__Assigned task__:
Filter the records below for the word "Vaccines". Keep each line that has it.

__Records for this task__:

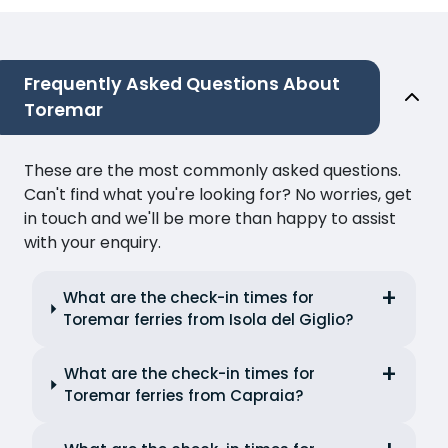
Frequently Asked Questions About
Toremar
These are the most commonly asked questions.
Can't find what you're looking for? No worries, get
in touch and we'll be more than happy to assist
with your enquiry.
What are the check-in times for
Toremar ferries from Isola del Giglio?
What are the check-in times for
Toremar ferries from Capraia?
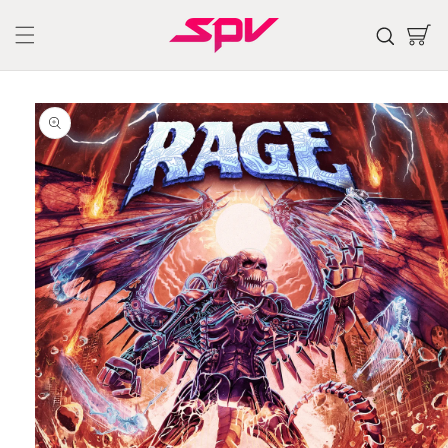
Skip to
content
Cart
Skip to
product
information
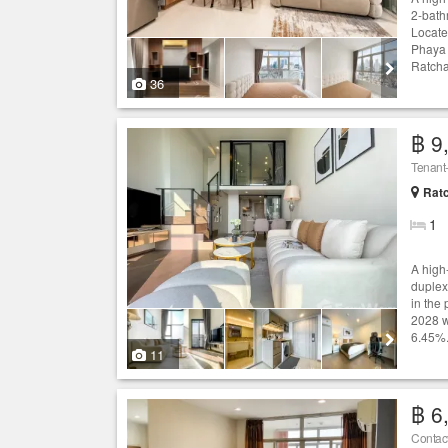
2-bath
Locate
Phaya 
Ratcha
36
฿ 9
Ratc
1
A high
duplex
in the
2028 w
6.45%.
11
฿ 6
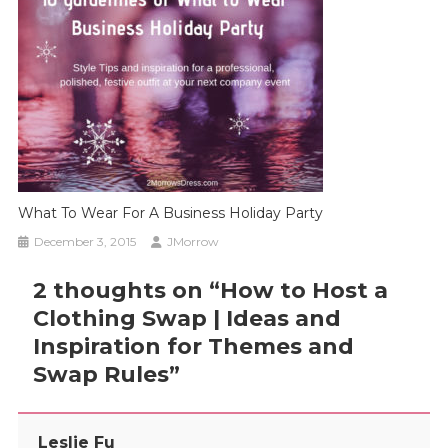
What To Wear For A Business Holiday Party
December 3, 2015
JMorrow
2 thoughts on “
How to Host a
Clothing Swap | Ideas and
Inspiration for Themes and
Swap Rules
”
Leslie Fu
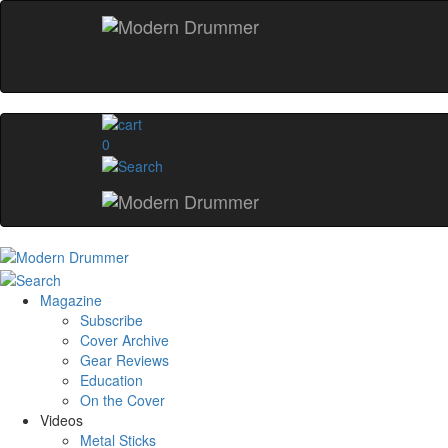
0
Magazine
Subscribe
Cover Archive
Gear Reviews
Education
On the Cover
Videos
Metal Sticks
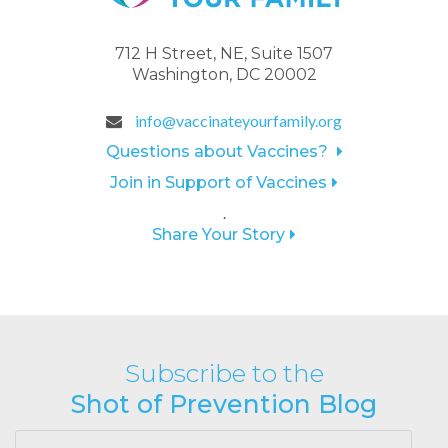
712 H Street, NE, Suite 1507
Washington, DC 20002
info@vaccinateyourfamily.org
Questions about Vaccines?
Join in Support of Vaccines
.
Share Your Story
Subscribe to the
Shot of Prevention Blog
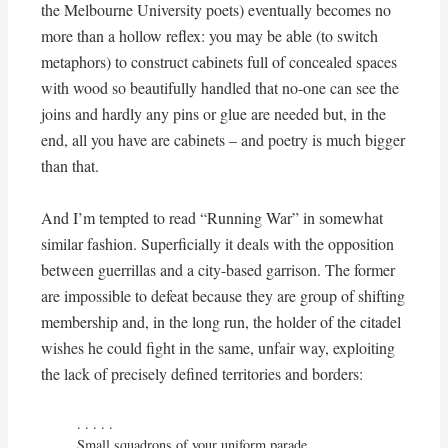
the Melbourne University poets) eventually becomes no
more than a hollow reflex: you may be able (to switch
metaphors) to construct cabinets full of concealed spaces
with wood so beautifully handled that no-one can see the
joins and hardly any pins or glue are needed but, in the
end, all you have are cabinets – and poetry is much bigger
than that.
And I’m tempted to read “Running War” in somewhat
similar fashion. Superficially it deals with the opposition
between guerrillas and a city-based garrison. The former
are impossible to defeat because they are group of shifting
membership and, in the long run, the holder of the citadel
wishes he could fight in the same, unfair way, exploiting
the lack of precisely defined territories and borders:
. . . . . 

Small squadrons of your uniform parade,
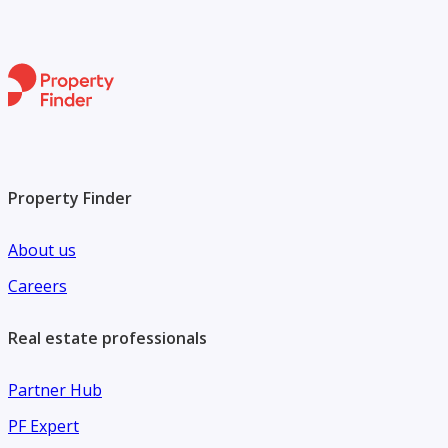
Property Finder
About us
Careers
Real estate professionals
Partner Hub
PF Expert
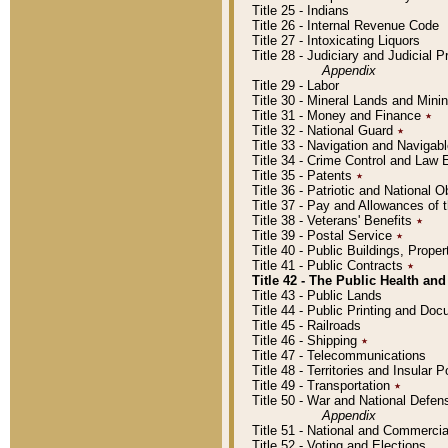
Title 25 - Indians
Title 26 - Internal Revenue Code
Title 27 - Intoxicating Liquors
Title 28 - Judiciary and Judicial 
Appendix
Title 29 - Labor
Title 30 - Mineral Lands and Mini
Title 31 - Money and Finance
٭
Title 32 - National Guard
٭
Title 33 - Navigation and Navigab
Title 34 - Crime Control and Law
Title 35 - Patents
٭
Title 36 - Patriotic and Nationa
Title 37 - Pay and Allowances of
Title 38 - Veterans' Benefits
٭
Title 39 - Postal Service
٭
Title 40 - Public Buildings, Prop
Title 41 - Public Contracts
٭
Title 42 - The Public Health and
Title 43 - Public Lands
Title 44 - Public Printing and D
Title 45 - Railroads
Title 46 - Shipping
٭
Title 47 - Telecommunications
Title 48 - Territories and Insular
Title 49 - Transportation
٭
Title 50 - War and National Defen
Appendix
Title 51 - National and Commerc
Title 52 - Voting and Elections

__Task result__:
Questions about Vaccines?
Join in Support of Vaccines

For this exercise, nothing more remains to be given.